L'Iran ouvre la voie à un transit sûr d'Ormuz pour les pays non impliqués dans la guerre
L'Iran a assuré qu'il faciliterait le transit des navires japonais par le détroit d'Ormuz, l'un des points clés du commerce mondial de l'énergie, malgré les restrictions imposées dans le contexte de l'escalade militaire actuelle dans la région. Le ministre iranien des Affaires étrangères, Abbas Araghchi, a déclaré dans une interview à l'agence japonaise Kyodo que Téhéran n'a pas fermé cette route stratégique, mais a limité le passage aux navires en provenance des pays impliqués dans les attaques contre la république islamique. Dans ce cadre, il a indiqué que son gouvernement est disposé à garantir un transit sûr vers des pays comme le Japon s'il y a une coordination préalable.
Le Japon dépend à environ 90 % du pétrole du Moyen-Orient, ce qui fait de la sécurité du détroit une question prioritaire pour Tokyo. La question a été abordée lors de récentes conversations entre Aragchi et le ministre japonais des Affaires étrangères, Toshimitsu Motegi, selon le chef de la diplomatie iranienne lui-même, qui a indiqué que les contacts se poursuivaient sans que leurs détails ne soient rendus publics.

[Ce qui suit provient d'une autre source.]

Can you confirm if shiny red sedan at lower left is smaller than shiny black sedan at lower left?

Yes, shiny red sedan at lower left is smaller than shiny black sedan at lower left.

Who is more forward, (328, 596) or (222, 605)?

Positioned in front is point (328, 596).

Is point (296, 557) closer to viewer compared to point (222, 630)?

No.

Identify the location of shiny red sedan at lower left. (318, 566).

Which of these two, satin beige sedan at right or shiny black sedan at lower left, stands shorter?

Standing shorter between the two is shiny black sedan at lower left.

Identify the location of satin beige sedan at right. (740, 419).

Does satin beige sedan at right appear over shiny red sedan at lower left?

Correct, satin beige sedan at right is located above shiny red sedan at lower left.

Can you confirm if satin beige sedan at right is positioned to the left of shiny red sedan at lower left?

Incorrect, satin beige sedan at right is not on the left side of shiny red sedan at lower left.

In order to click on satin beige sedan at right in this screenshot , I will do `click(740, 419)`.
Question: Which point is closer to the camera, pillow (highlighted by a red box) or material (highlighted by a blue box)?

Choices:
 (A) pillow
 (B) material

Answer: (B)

L'entretien a coïncidé avec la visite aux États-Unis du Premier ministre japonais, Sanae Takaichi, qui a rencontré à la Maison Blanche le président Donald Trump lors d'une réunion marquée par la situation à Ormuz et son impact sur l'approvisionnement énergétique.
Pressions américaines
Washington a exhorté en vain les alliés de l’OTAN et les pays asiatiques, dont le Japon, la Corée du Sud et la Chine, à déployer des navires militaires pour garantir la sécurité dans le détroit, dont la rive nord est sous contrôle iranien.
En parallèle, les États-Unis ont adopté des mesures pour contenir la hausse des prix du pétrole brut. Le département du Trésor a temporairement autorisé la vente et l'achat de pétrole iranien stocké sur les navires, une décision qui, selon le secrétaire au Trésor Scott Bessent, pourrait ajouter environ 140 millions de barils au marché.

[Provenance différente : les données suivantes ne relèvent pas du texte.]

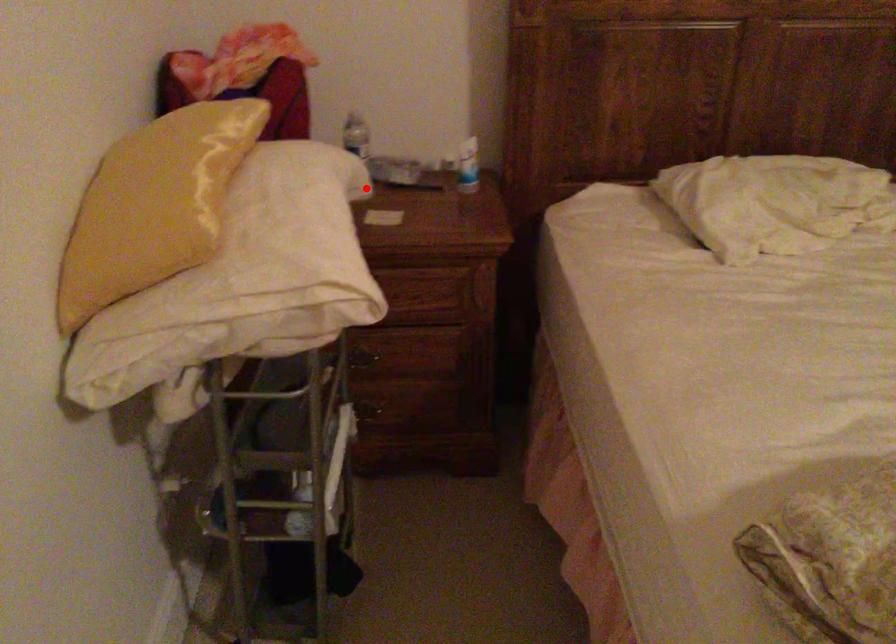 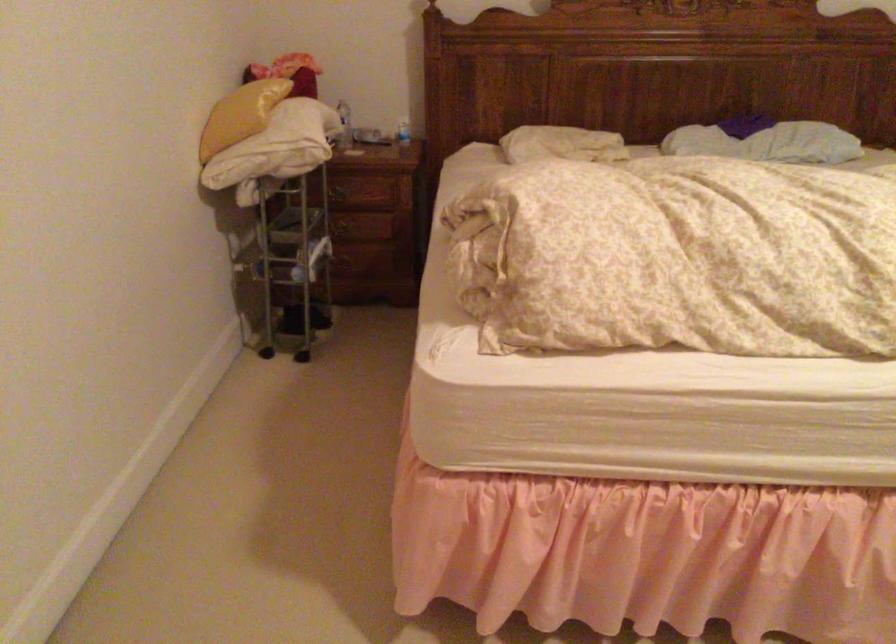 The point at the highlighted location is marked in the first image. Where is the corresponding point in the second image?

(343, 125) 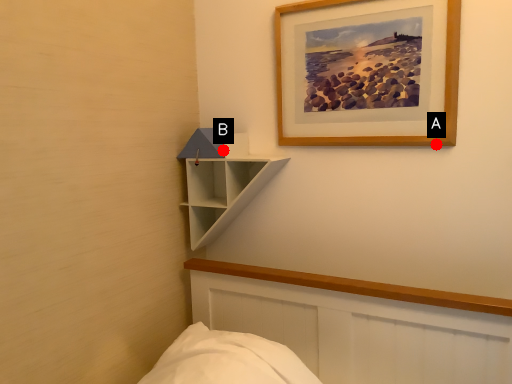 Question: Two points are circled on the image, labeled by A and B beside each circle. Which of the following is the closest to the observer?

Choices:
 (A) A is closer
 (B) B is closer

Answer: (A) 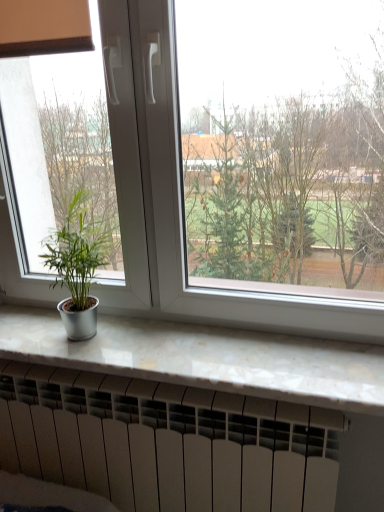 Question: Is the position of white marble counter top at lower center more distant than that of green matte plant at left?

Choices:
 (A) no
 (B) yes

Answer: (A)

Question: Is green matte plant at left at the back of white marble counter top at lower center?

Choices:
 (A) no
 (B) yes

Answer: (A)

Question: Considering the relative sizes of white marble counter top at lower center and green matte plant at left in the image provided, is white marble counter top at lower center wider than green matte plant at left?

Choices:
 (A) no
 (B) yes

Answer: (B)

Question: Is white marble counter top at lower center taller than green matte plant at left?

Choices:
 (A) yes
 (B) no

Answer: (B)

Question: Is white marble counter top at lower center placed right next to green matte plant at left?

Choices:
 (A) no
 (B) yes

Answer: (A)

Question: In terms of width, does white matte heater at bottom look wider or thinner when compared to green matte plant at left?

Choices:
 (A) thin
 (B) wide

Answer: (A)

Question: In terms of size, does white matte heater at bottom appear bigger or smaller than green matte plant at left?

Choices:
 (A) big
 (B) small

Answer: (A)

Question: From the image's perspective, relative to green matte plant at left, is white matte heater at bottom above or below?

Choices:
 (A) above
 (B) below

Answer: (B)

Question: Is white matte heater at bottom spatially inside green matte plant at left, or outside of it?

Choices:
 (A) outside
 (B) inside

Answer: (A)

Question: Is white marble counter top at lower center wider or thinner than green matte plant at left?

Choices:
 (A) thin
 (B) wide

Answer: (B)

Question: In terms of height, does white marble counter top at lower center look taller or shorter compared to green matte plant at left?

Choices:
 (A) tall
 (B) short

Answer: (B)

Question: From the image's perspective, relative to green matte plant at left, is white marble counter top at lower center above or below?

Choices:
 (A) above
 (B) below

Answer: (B)

Question: From a real-world perspective, is white marble counter top at lower center positioned above or below green matte plant at left?

Choices:
 (A) below
 (B) above

Answer: (A)

Question: From a real-world perspective, is white marble counter top at lower center physically located above or below white plastic window at center?

Choices:
 (A) below
 (B) above

Answer: (A)

Question: Considering their positions, is white marble counter top at lower center located in front of or behind white plastic window at center?

Choices:
 (A) behind
 (B) front

Answer: (A)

L'administration américaine avait déjà approuvé une mesure similaire concernant le pétrole russe en transit.
De son côté, le Japon a commencé cette semaine à libérer ses réserves stratégiques de pétrole brut, dans le cadre de sa première action de ce type depuis le début de l'invasion russe de l'Ukraine en 2022, dans le but d'atténuer l'impact de la crise énergétique dérivée du conflit au Moyen-Orient.